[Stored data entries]
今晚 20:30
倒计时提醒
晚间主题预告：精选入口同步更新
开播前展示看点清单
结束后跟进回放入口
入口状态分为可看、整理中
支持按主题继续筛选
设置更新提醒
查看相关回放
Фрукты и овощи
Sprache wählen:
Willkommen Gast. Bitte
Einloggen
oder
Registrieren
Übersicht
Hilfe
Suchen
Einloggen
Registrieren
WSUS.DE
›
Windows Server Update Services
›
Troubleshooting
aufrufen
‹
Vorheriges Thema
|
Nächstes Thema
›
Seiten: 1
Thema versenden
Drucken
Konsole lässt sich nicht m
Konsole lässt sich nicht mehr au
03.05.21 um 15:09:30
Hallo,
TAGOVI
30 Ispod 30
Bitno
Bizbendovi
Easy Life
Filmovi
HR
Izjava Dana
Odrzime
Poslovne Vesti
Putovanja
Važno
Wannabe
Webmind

==

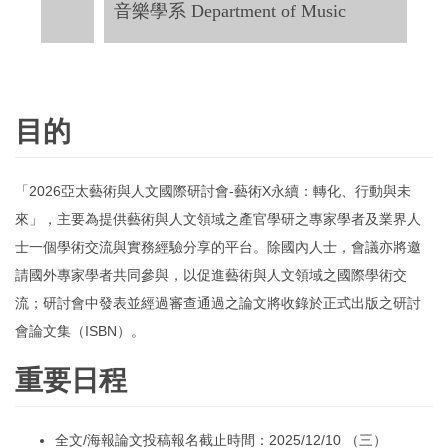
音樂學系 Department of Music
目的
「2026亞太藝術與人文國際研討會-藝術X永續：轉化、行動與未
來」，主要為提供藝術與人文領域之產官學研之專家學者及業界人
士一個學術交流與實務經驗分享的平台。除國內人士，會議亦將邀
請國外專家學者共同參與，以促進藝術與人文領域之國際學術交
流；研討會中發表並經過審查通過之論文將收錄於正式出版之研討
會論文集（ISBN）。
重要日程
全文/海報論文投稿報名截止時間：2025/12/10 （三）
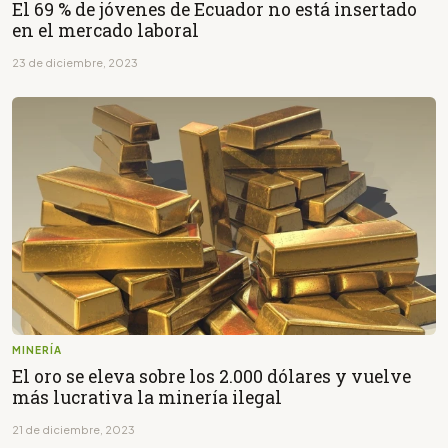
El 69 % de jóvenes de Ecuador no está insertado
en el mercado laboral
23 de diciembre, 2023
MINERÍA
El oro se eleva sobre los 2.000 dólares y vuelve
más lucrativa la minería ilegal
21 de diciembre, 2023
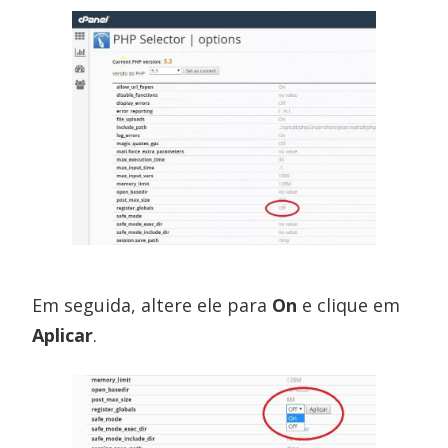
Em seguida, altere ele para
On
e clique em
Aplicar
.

==

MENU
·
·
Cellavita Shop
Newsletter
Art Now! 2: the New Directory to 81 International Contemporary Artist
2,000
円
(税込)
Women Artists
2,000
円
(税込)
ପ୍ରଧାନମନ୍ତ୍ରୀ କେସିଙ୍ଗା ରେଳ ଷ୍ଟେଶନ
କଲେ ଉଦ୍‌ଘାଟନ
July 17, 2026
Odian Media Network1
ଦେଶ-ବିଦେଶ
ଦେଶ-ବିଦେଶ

● **WORK TO BE COMPLETED**: How many of the lines in the records include the word "diciembre"? Only the number should be given.

● **ANSWER TO THE EXERCISE**: 2